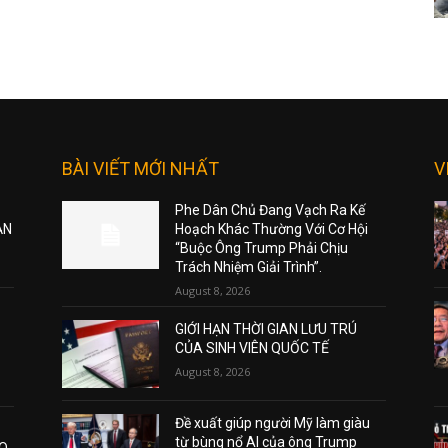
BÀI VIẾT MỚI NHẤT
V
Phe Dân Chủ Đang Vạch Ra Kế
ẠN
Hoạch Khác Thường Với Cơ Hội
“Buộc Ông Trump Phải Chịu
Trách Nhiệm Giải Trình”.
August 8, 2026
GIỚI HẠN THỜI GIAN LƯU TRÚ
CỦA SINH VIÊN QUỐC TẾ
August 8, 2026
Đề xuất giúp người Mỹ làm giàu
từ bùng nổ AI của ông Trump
--------------------
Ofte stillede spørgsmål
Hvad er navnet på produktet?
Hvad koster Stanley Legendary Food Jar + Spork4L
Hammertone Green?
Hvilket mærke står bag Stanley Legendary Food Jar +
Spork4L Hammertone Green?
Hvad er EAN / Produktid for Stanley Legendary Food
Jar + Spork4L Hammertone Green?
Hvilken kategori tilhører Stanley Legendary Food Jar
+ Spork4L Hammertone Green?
--------------------
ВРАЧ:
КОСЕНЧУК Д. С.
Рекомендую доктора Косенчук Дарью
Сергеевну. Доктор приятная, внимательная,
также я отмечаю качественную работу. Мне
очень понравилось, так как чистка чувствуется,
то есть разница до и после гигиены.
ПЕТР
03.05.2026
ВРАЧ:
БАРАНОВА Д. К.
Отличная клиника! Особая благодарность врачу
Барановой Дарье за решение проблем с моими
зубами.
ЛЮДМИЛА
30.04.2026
--------------------
In the records above, locate every line with the string "Green" and copy it.

## RESPONSE TO THE TASK
Hammertone Green?
Spork4L Hammertone Green?
Jar + Spork4L Hammertone Green?
+ Spork4L Hammertone Green?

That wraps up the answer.